Legumes: Beans and chickpeas have been a staple of peninsular cuisine for centuries and two of the most famous dishes are the Madrid stew and the Asturian fabada.
Herbs and spices: garlic, onion and herbs such as oregano, rosemary and thyme are used.
Top 10 dishes of the traditional cuisine of Spain
Andalusian gazpacho is the dish most demanded by people who visit our country in summer. This cold soup is a treasure of our gastronomy, for the quality of our tomatoes and peppers and for the olive oil.
It is one of our most beloved dishes that is cooked throughout the country in multiple versions: more or less curd, with or without onion ... Although today its origin is still uncertain, the theory that the recipe was born in Extremadura throughout the XNUMXth century is considered valid and resulted in a dish so universal and valued by everyone who tries it.
Valencia paella is probably the most representative dish of the traditional cuisine of Spain worldwide. It is cooked in many homes on the weekend and on major holidays. It is a rice dish made basically with meat, saffron, legumes and vegetables that is cooked in broth until it is dry.
It is a stew made with chickpeas and various vegetables and meats very typical of Madrid that is usually eaten in the winter months. The classic way of serving it is in three services known as dumps: the first service is the broth, the second the chickpeas with vegetables and potatoes and the third contains the meats. It is a strong dish that invites you to take a nap afterwards.
Asturian bean stew
It is the most universal dish of Asturian cuisine and one of the most valued in Spanish gastronomy. The beans are the main ingredient and are accompanied by the famous compango (chorizo, blood sausage and bacon). It is a very energetic dish and is served on individual plates or in casseroles. A good cider or a good wine are the perfect complement to this traditional meal.
Roast suckling pig
It is one of the most traditional and famous asados in Castilla, especially in Segovia and Ávila. It is characterized by mixing the crunchy and toasted texture of the suckling pig skin with its juicy meat, which is the delight of any diner. In Spain it is typical to take it at Christmas.
This dish of the traditional cuisine of Spain can be enjoyed both as an aperitif, as a main dish or as a side dish.

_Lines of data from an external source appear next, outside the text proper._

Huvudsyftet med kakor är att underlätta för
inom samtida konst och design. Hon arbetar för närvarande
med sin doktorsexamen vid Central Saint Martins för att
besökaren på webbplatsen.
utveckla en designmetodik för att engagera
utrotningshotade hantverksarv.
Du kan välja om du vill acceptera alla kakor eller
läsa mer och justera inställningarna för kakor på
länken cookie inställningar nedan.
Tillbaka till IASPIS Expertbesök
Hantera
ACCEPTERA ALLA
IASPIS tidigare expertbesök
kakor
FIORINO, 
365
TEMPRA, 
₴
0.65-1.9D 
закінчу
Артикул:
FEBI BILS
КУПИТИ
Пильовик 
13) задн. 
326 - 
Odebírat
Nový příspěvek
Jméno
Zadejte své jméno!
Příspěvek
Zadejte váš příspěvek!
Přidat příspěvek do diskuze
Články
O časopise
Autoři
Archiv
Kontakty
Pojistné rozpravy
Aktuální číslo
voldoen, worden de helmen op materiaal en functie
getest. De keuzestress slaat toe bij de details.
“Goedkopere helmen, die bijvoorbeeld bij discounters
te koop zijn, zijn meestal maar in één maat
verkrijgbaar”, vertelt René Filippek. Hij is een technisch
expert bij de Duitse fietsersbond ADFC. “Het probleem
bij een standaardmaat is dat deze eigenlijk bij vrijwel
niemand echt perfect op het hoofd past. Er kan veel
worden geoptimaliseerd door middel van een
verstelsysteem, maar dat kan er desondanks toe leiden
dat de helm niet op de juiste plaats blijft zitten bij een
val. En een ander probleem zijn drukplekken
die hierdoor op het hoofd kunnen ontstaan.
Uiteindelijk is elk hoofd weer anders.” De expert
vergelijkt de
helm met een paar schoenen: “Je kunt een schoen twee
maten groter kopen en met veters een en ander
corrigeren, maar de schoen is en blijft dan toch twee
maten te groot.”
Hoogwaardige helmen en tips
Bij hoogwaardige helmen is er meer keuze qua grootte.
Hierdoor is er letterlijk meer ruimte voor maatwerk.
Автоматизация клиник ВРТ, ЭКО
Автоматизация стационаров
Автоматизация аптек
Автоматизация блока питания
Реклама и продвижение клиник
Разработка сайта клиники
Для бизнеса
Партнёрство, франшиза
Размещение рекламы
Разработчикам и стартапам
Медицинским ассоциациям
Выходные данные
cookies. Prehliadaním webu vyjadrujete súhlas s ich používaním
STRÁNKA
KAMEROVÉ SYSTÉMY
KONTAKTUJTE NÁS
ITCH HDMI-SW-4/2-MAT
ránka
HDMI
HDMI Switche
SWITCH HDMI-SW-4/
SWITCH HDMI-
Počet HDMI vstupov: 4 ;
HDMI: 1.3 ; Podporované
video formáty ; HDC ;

It is a portion of fried dough based on bechamel and pieces of ham, chicken or fish coated in egg and breadcrumbs. The most modern chefs also make them from cheese, prawns, jerky, spinach with raisins, etc.
The octopus at feira
It is one of the most typical dishes of Galician gastronomy. It is served hot with potatoes, coarse salt, sprinkled paprika that can be sweet or spicy and drizzled with a little oil on a wooden plate. The best accompaniment is a glass of good wine.
The bull's tail
It is a stew of oxtail or bull typical of Cordovan cuisine that was already one of the most popular dishes during Ancient Rome. This delicious meat is accompanied by onion, red wine, fried tomato or spices such as black pepper, sweet paprika and cloves.
Cod al pil pil
This recipe is one of the jewels of Basque gastronomy. This fish is accompanied by an emulsion of garlic, oil and chilli that gives rise to the tasty cod al pil pil.